Step 5. Verify the Apache Configuration

    • sudo apache2ctl configtest
    • Should Return : Syntax OK

Step 6. Verify SSL Certificate:

Use openssl to test:

echo -e "GET / HTTP/1.1\r\nHost: <-domain.tld->\r\nConnection: close\r\n\r\n" | openssl s_client -connect <-domain.tld->:443 -servername <-domain.tld-> -quiet

Look for:

    • Verify return code: 0 (ok)
    • verify error:num=18:self-signed certificate : this is normal.
    • Run : sudo apache2ctl configtest – which will return “Syntax OK”

Step 7. Check with a Browser:

    • Visit https://<-domain.tld-> to verify. (ensure it is https)
    • Since this is self signed, there will be an SSL warning.

Since I am doing this for PHP development and for testing, all my websites are on a local web server that is on a private domain. To resolve my non-routable domain names, I use the Windows and Linux hosts files as a simple domain name system (DNS).

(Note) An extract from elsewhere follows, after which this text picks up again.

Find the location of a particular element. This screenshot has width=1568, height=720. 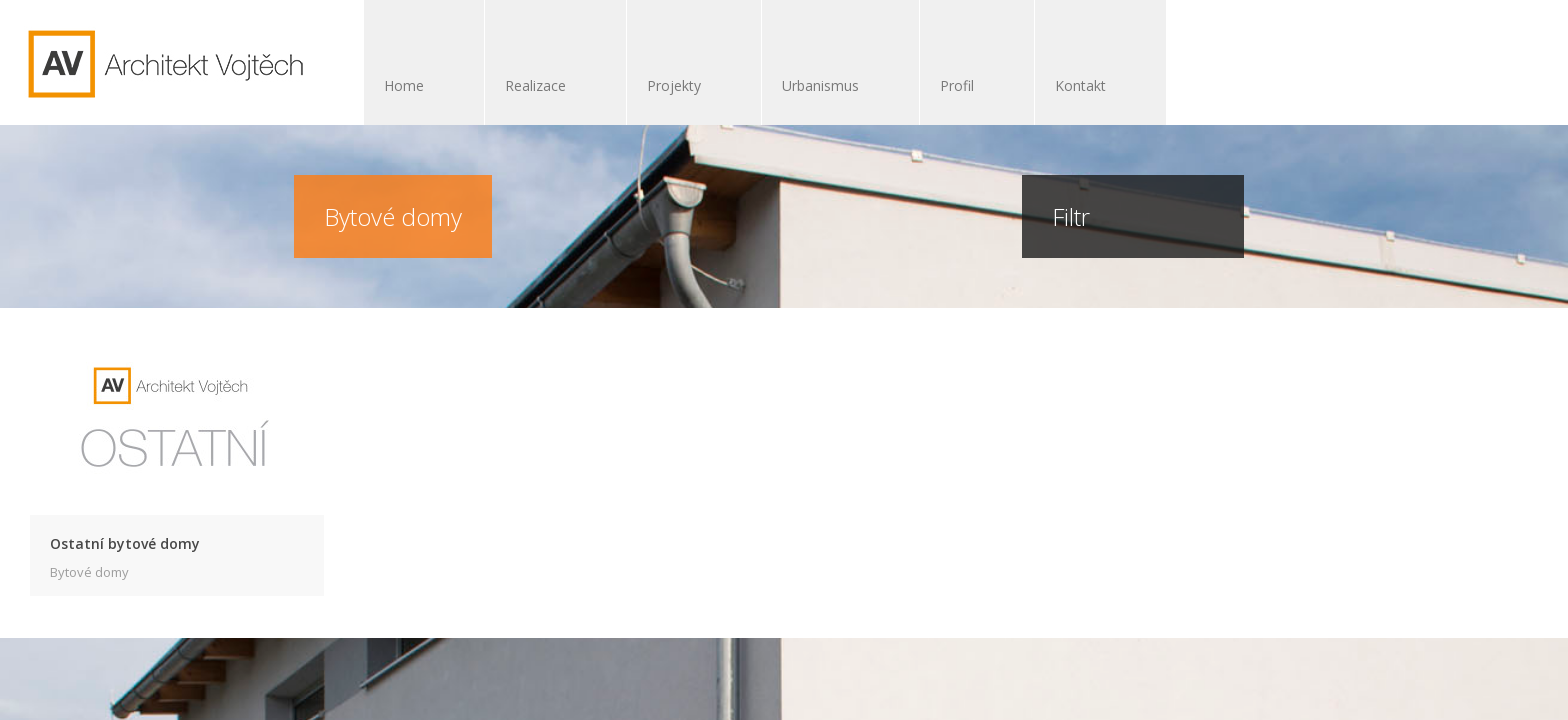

If I am using the private IP range of 192.168.1.001 to 192.168.1.253 and I configure my server to use the IP 192.168.1.55 I would add “192.168.1.55<tab><-domain.tld->” to the Windows and Linux hosts files.

When accessing this private server that is configured with a self-signed cert, your browser will show a warning — you can proceed manually.

To create more self-signed certificates for other virtual hosting accounts just repeat these instruction.

Conclusion

That’s it. With this setup, I can easily create self-signed SSL certificates for any of my test environments running on private, non-routable Top Level Domain (TLD). Each virtual host gets its own certificate, and the Apache configuration can be reused and tweaked as needed — especially if you’re using PHP-FPM. This is how I like to keep my development environments secure and consistent without relying on external certificate authorities. For production, I always use Let’s Encrypt — but for local testing, this works just fine.